Mignon had heard that, too. But she didn’t know it for a fact. One of her foster families had broken the news to her when she was twelve. She hadn’t really cared at that time. Ruff Thibeaux had abandoned her in Texas when she was eight years old. She hadn’t been surprised to hear of his death. He had taken to drinking even before he had left Louisiana and it had worsened after his wife quit him for another man. She nodded at the older man, intent on the present conversation, dismissing that particular bit of her past with only a tinge of regret.
He went on. “That news came through, but nothing about you. It was like you up and vanished. The missus and I wanted to go to Dallas and find you. We had the minister call, but those officials over to Texas wouldn’t even tell us if you was there. Said we wasn’t family and we didn’t have no right to know such a thing. Wanted you to know that.”
Mignon’s mouth opened a little. Her throat tightened. She had never known that. She might never have known that about the Poteets if she hadn’t come back here. Someone had cared about her. Someone had wanted her. For the briefest of moments she was lost in the realization. She muttered, “I-I don’t know what to say.”
Mr. Poteet waved impatiently. “It didn’t do you no good, no how. So no point in getting misty-eyed about it, girl. Mrs. Poteet thought a l
ot of you. Thought a lot of your parents right up until … well … until your ma left.”
Mignon digested this carefully. She would have wiped away the bit of moisture at her eye, but she didn’t want Miner Poteet to see her doing it. “Do you know what happened to my mother, Mr. Poteet?”
Miner examined the tips of his fingers carefully, then glanced up at Mignon. “I know what the rumors say. She ran off with that Luc St. Michel. Some said they was together for a long time. It wasn’t a surprise to me, exactly.”
“What do you mean?” she asked cautiously.
“I’d see his car come this way once too often, child. But what was I going to do, tell your pa that your mother wasn’t being faithful to him?” He shook his head sadly. “I was working for the St. Michels at the time. Bringing in a good salary for a wife and three children. Had the rent from your folks. The missus was determined to send our oldest boy to college. I couldn’t afford to jump up and say boo.”
“You know what I want to ask about,” said Mignon. She sat in the swinging chair, holding one foot on the wooden porch floor to keep the chair from swaying as she stared at the older man. She had had her suspicions about the anonymous letter, and Miner Poteet seemed the most obvious suspect. He and his wife had been people of the earth, rooted in superstition like many of the locals in the area.
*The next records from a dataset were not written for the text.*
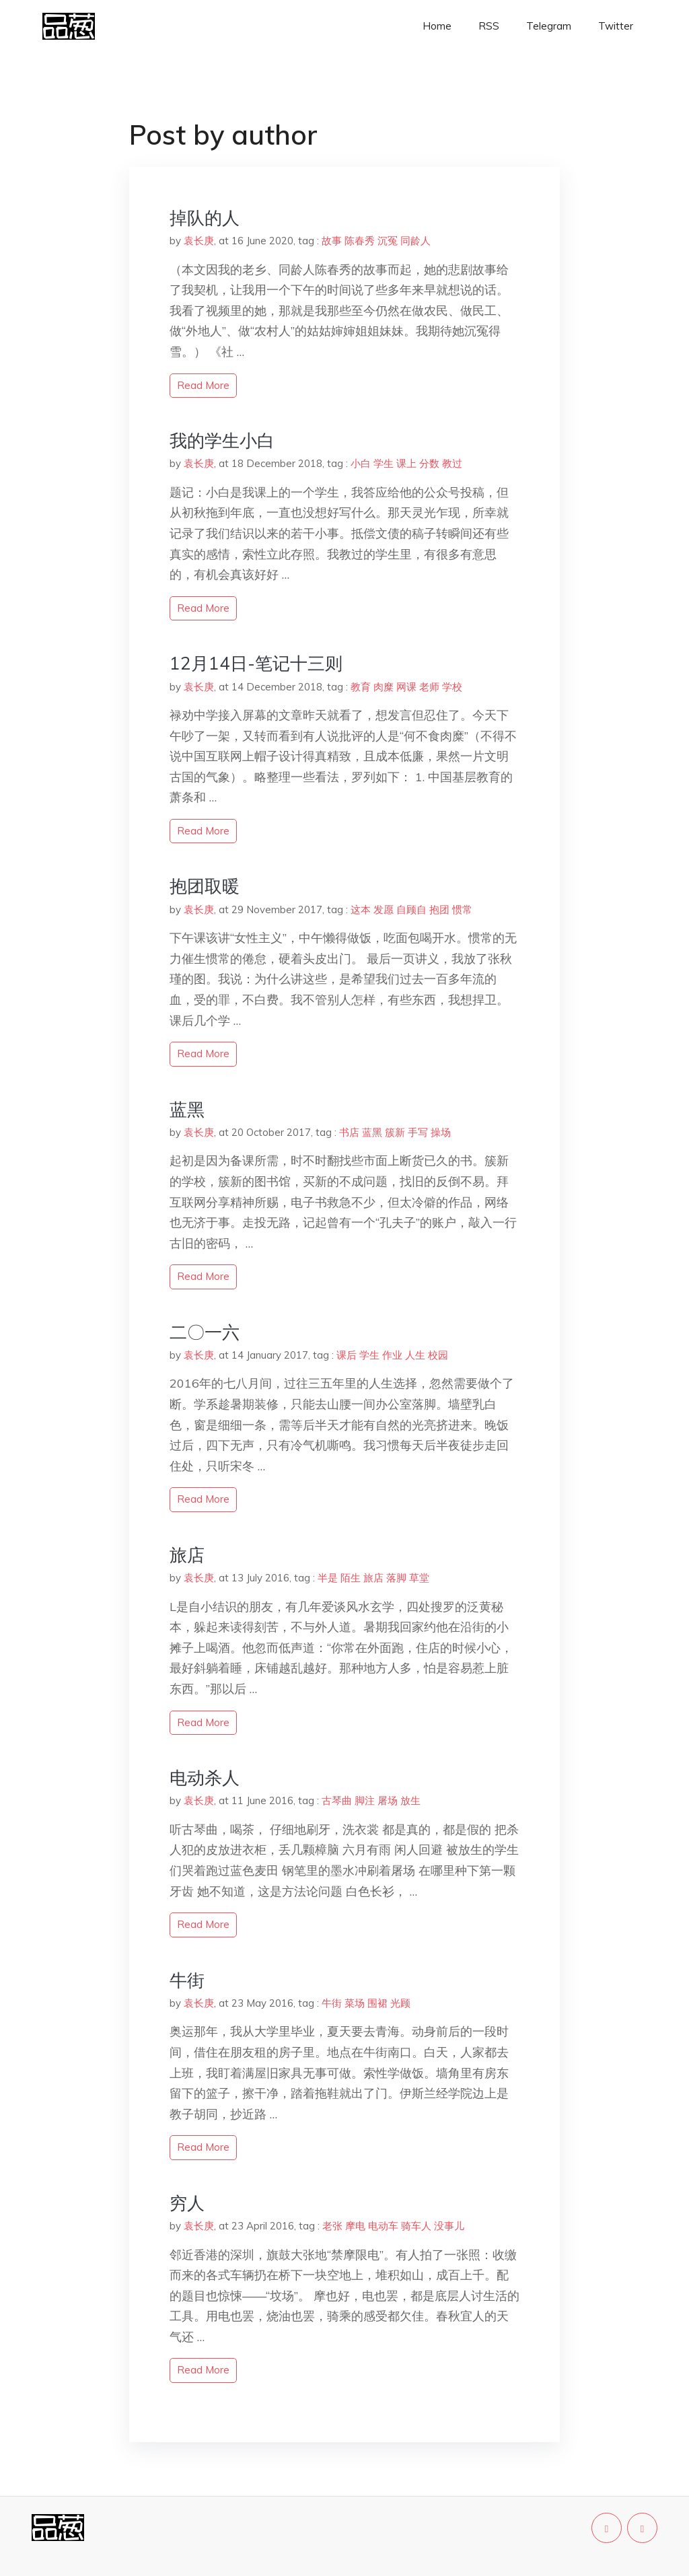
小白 (361, 463)
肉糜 (383, 686)
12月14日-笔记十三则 (256, 663)
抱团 (439, 909)
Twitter (615, 26)
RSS (488, 26)
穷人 (187, 2203)
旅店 (187, 1555)
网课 (406, 686)
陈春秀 (359, 240)
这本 (361, 909)
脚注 (365, 1800)
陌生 (350, 1577)
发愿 (383, 909)
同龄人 (415, 240)
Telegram (548, 26)
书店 (349, 1132)
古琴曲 (337, 1800)
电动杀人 (205, 1777)
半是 (328, 1577)
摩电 (355, 2225)
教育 (361, 686)
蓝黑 (187, 1109)
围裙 (377, 2003)
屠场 (387, 1800)
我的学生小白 (222, 440)
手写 (418, 1132)
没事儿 (449, 2225)
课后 (346, 1355)
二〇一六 (205, 1332)
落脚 (396, 1577)
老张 (332, 2225)
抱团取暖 (205, 886)
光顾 (400, 2003)
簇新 (395, 1132)
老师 (429, 686)
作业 (392, 1355)
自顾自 (411, 909)
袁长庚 (199, 240)
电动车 (383, 2225)
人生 (415, 1355)
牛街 (187, 1980)
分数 (429, 463)
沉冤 (387, 240)
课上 (406, 463)
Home (437, 26)
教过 (452, 463)
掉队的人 (205, 218)
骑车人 (416, 2225)
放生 (410, 1800)
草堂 (419, 1577)
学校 (452, 686)
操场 (441, 1132)
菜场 (354, 2003)
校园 (438, 1355)
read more (203, 385)
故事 (332, 240)
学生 (383, 463)
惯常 (462, 909)
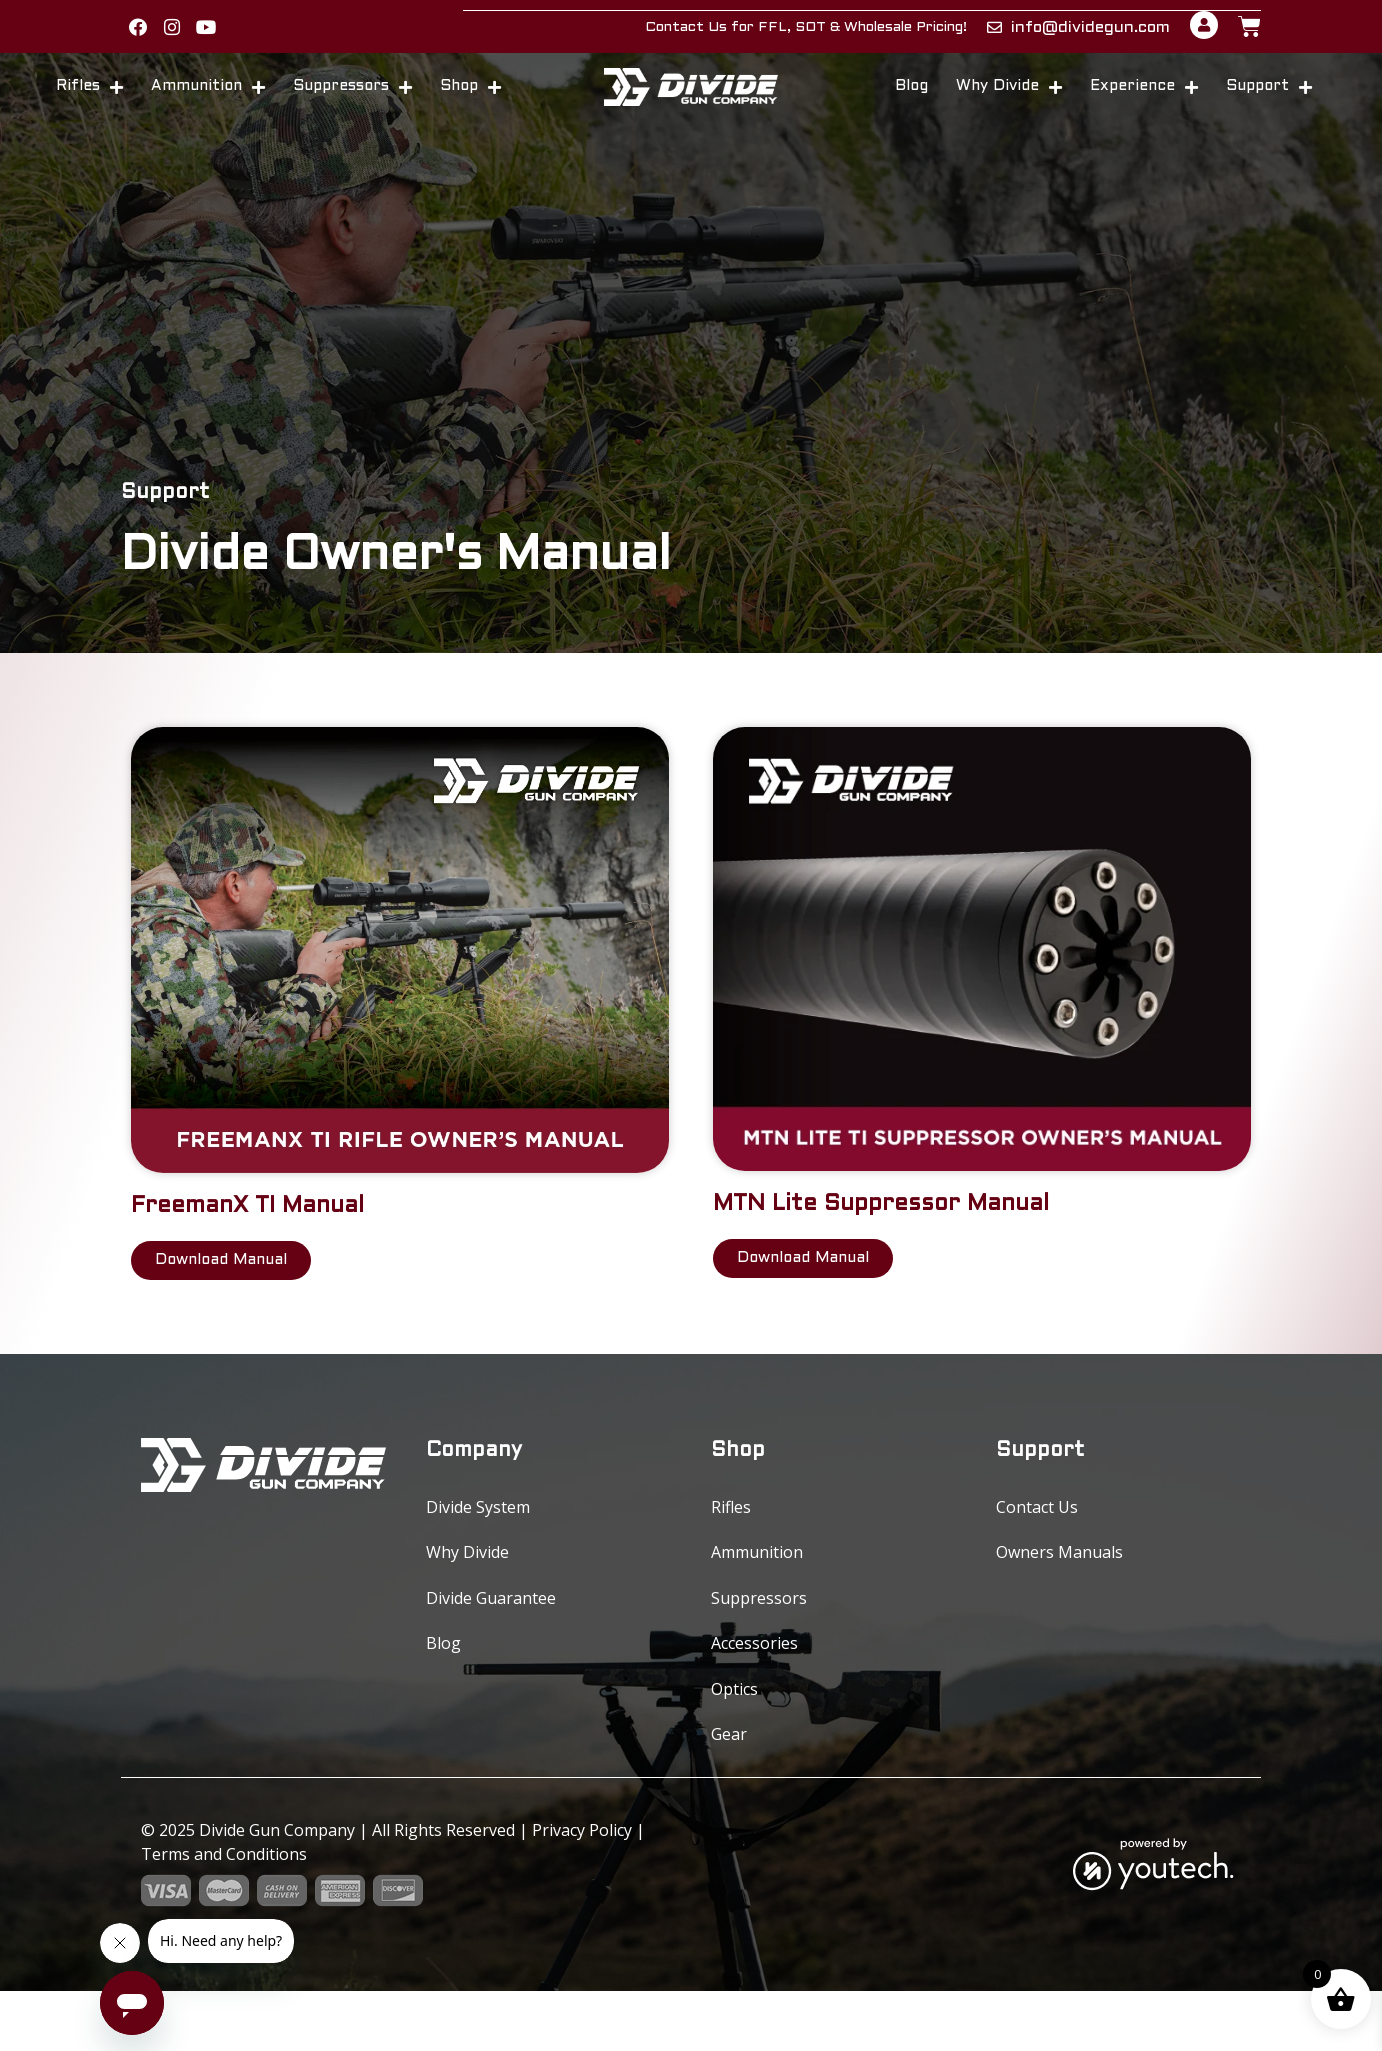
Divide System (478, 1526)
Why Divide (1009, 102)
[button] (146, 35)
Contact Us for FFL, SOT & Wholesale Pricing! (806, 34)
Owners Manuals (1059, 1579)
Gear (729, 1790)
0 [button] (1317, 1974)
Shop (470, 102)
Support (1269, 102)
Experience (1144, 102)
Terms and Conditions (224, 1914)
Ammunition (208, 102)
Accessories (754, 1685)
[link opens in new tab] (146, 35)
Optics (734, 1737)
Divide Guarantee (491, 1632)
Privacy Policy (582, 1890)
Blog (911, 102)
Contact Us (1037, 1526)
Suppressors (352, 102)
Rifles (89, 102)
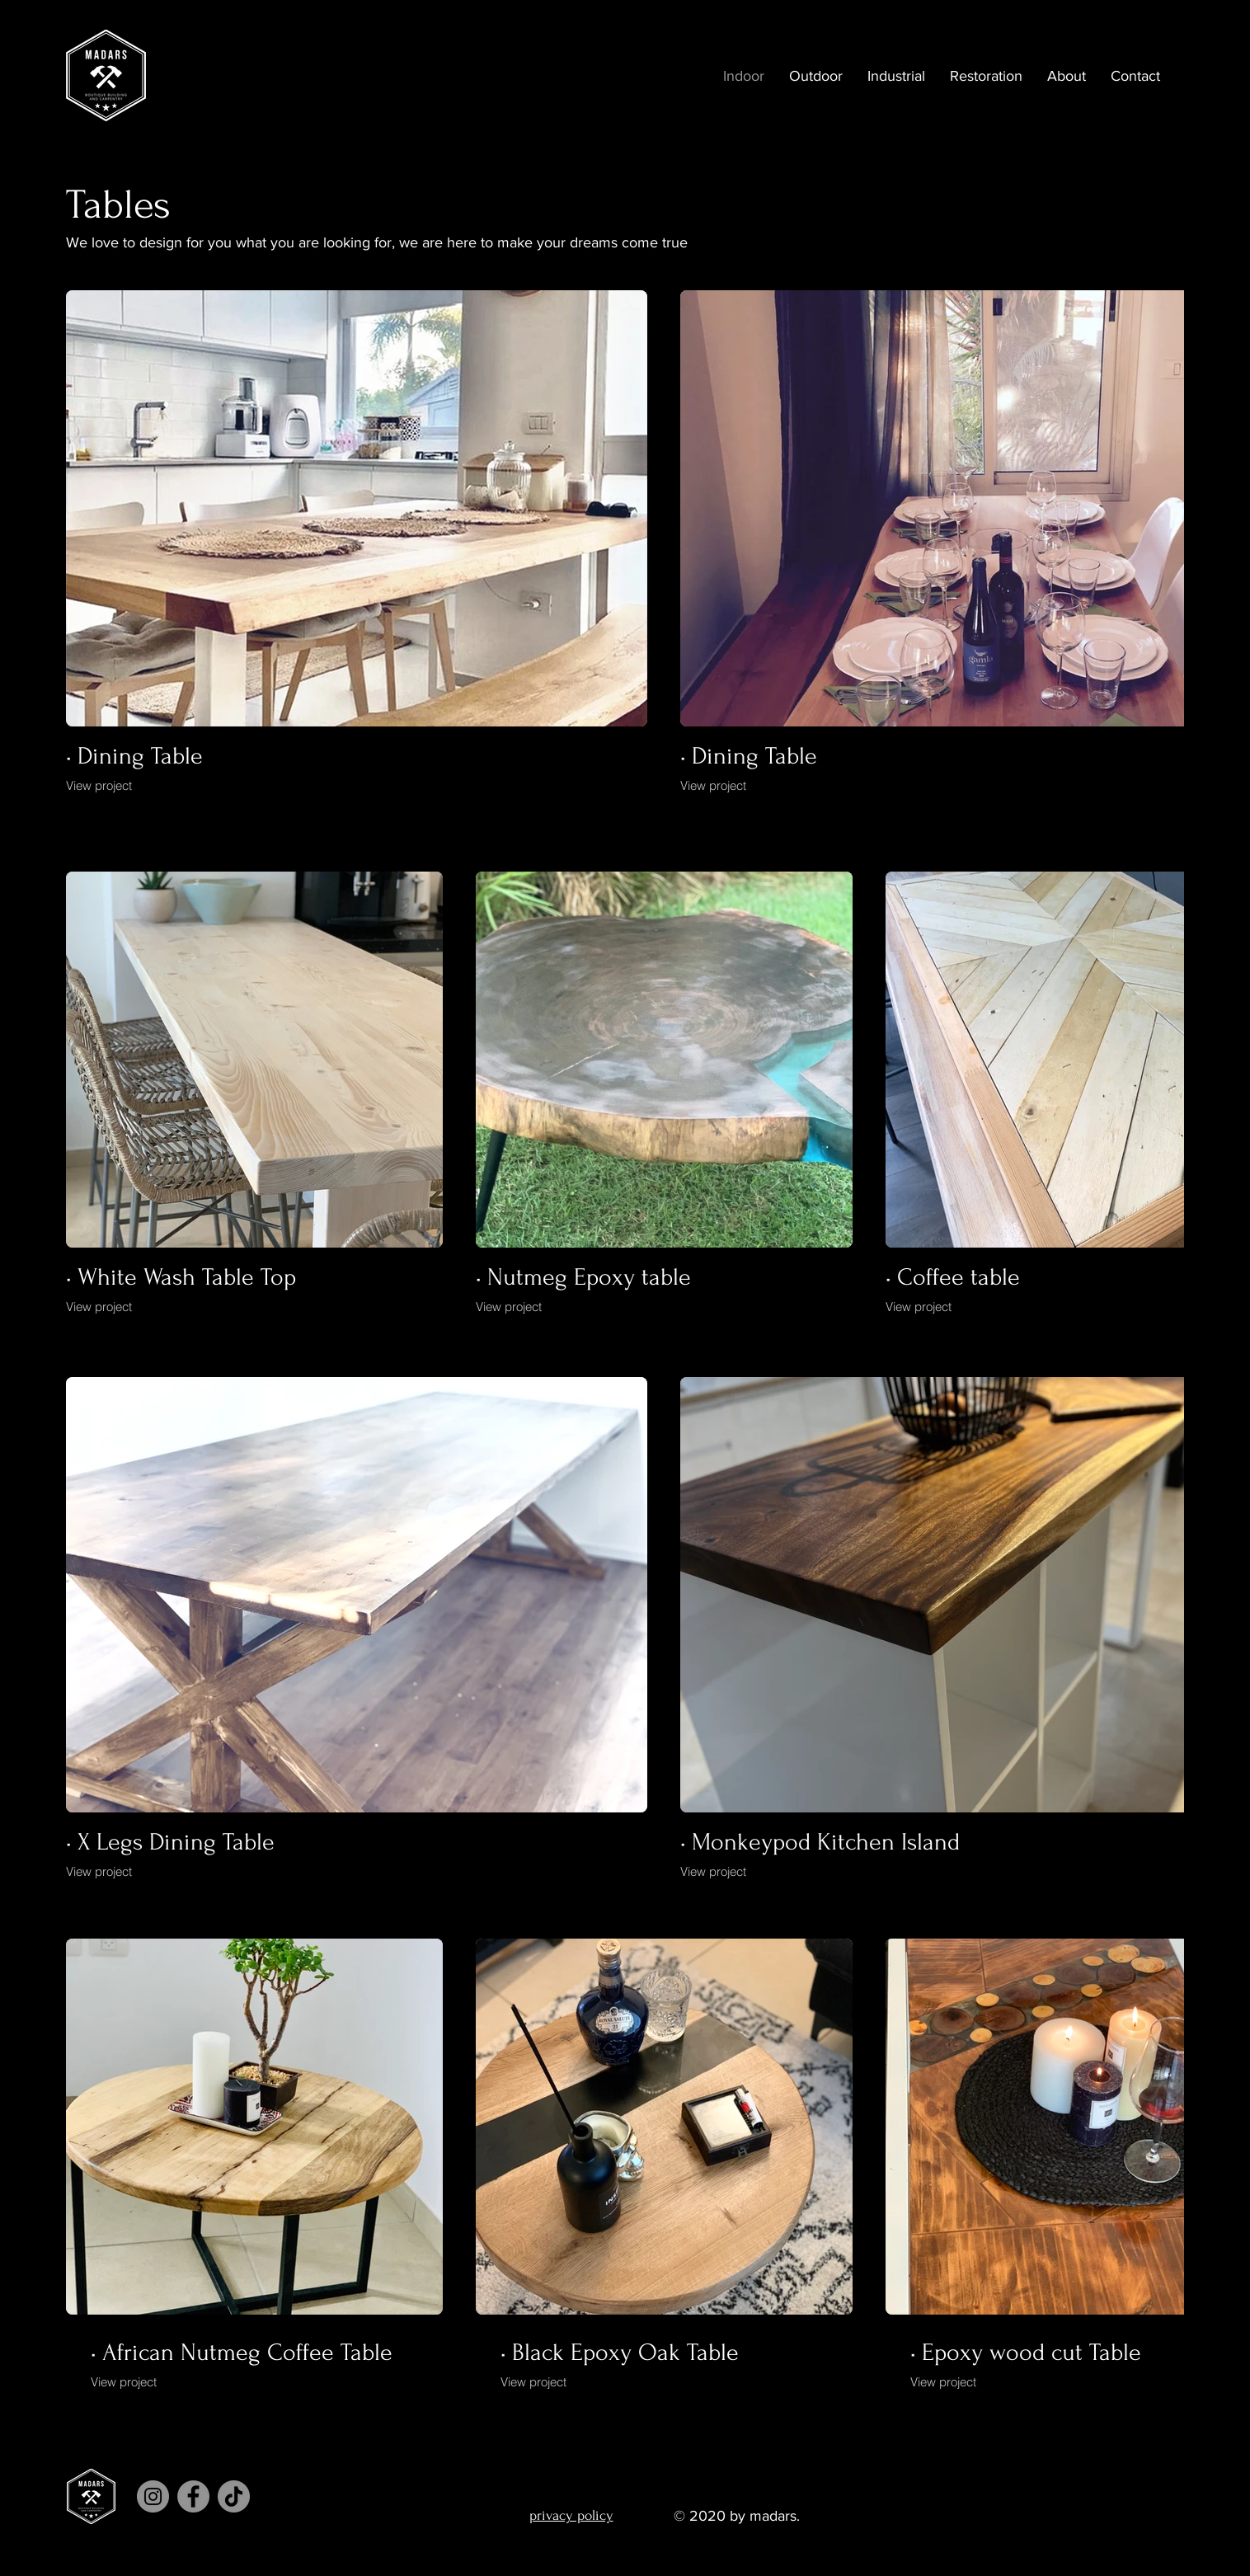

He knew as well as anyone, and better than most, that Garlande would never have abandoned Mignon, and he undoubtedly knew what that meant. That one news article had gone national, and if someone had seen it they might have told him. Miner might have been the one to send the letter, insisting she know that something odd was happening. “You have to know.”
“You want to know why you was kicked out that same night,” Miner affirmed. “I know. It was the sheriff. Sheriff Ruelle Fanchon. You know the man. He came to me that night and said that Ruff Thibeaux had to leave. Ruff had to leave and take you with him, with just what he could carry. He told me this before he went over to the old house. And he said if I interfered then he would go by the high school and find some drugs in my boy’s locker. And my boy would go over to Angola, even though he was just a teenager. And did I know what those bastards at Angola did to young men like my boy?” His eyes burned bright with indignity and rage at what had been done to him and the Thibeauxs. “He said Ruff had done something wrong and had to go. But I knew. Ruff didn’t do nothing wrong except to be married to the woman who ran off with Luc St. Michel.”